Berenice Abbott was an American photographer, during 1940’s, best know for her black and white photography of New York City architecture and Science. She received the International Center of Photography’s Lifetime Achievement Award, two years prior her death, in 1989.
One of her most famous projects was called “Changing New York,” which she started after returning from Europe. She saw America with a “fresh and enriched perspective” and began to photograph the rapidly evolving urban landscape of the city. Her captivating photographs of new bridges and skyscrapers, replacing older structures, as well as the juxtaposition of evolving modes of transportation with those of the past and crowded street scenes evoke an exciting combination of realism. You could imagine yourself standing in the streets and absorbing the streets “feeling.” Through her project I could feel the changes that were happening in the city by the way she portrayed her subjects in the pictures.

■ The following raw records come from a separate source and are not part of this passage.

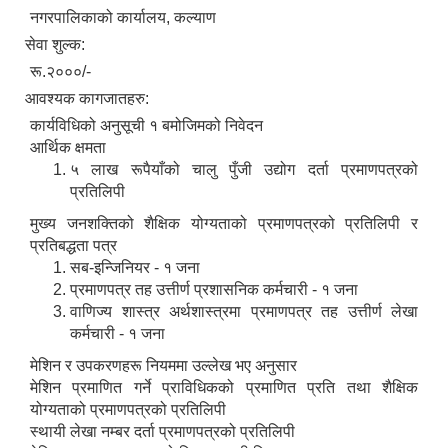
नगरपालिकाको कार्यालय, कल्याण
सेवा शुल्क:
रू.२०००/-
आवश्यक कागजातहरु:
कार्यविधिको अनुसूची १ बमोजिमको निवेदन
आर्थिक क्षमता
५ लाख रूपैयाँको चालु पुँजी उद्योग दर्ता प्रमाणपत्रको
प्रतिलिपी
मुख्य जनशक्तिको शैक्षिक योग्यताको प्रमाणपत्रको प्रतिलिपी र
प्रतिबद्धता पत्र
सब-इन्जिनियर - १ जना
निजामती कर्मचारीका सन्ततिलाई शैक्षिक प्रोत्साहन वृत्ति सम्बन्धि अत्यन्त जरुरी सूचना
प्रमाणपत्र तह उत्तीर्ण प्रशासनिक कर्मचारी - १ जना
वाणिज्य शास्त्र अर्थशास्त्रमा प्रमाणपत्र तह उत्तीर्ण लेखा
कर्मचारी - १ जना
मेशिन र उपकरणहरू नियममा उल्लेख भए अनुसार
मेशिन प्रमाणित गर्ने प्राविधिकको प्रमाणित प्रति तथा शैक्षिक
योग्यताको प्रमाणपत्रको प्रतिलिपी
स्थायी लेखा नम्बर दर्ता प्रमाणपत्रको प्रतिलिपी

In 1939, she began experimenting with scientific imagery and capturing the movement of physics, mathematics and chemistry in her dramatic black-and-white photos, and called her project “Documenting Science.” As her photographs illustrate the latest technology, which makes them modern, however the principles they show came before her period, which makes them timeless. In this project the photographer is trying to take us both backward and forward in time. Abbott pictures depict a spellbinding pattern of colliding and overlapping circular forms. If you stare long enough you start to see faces or other forms in the picture. In her project, I got the feeling of being tricked, when I first looked at the picture I saw one thing and few moments later I saw something else. It was interesting trying to figure out what she was trying to show or how she took the picture without reading the captions. The project gave the feeling of mystery and blurred the lines between facts and fiction. Other photos show multiple exposures of items moving through space, an enlarged view of penicillin mold, and beams of light passing through a prism.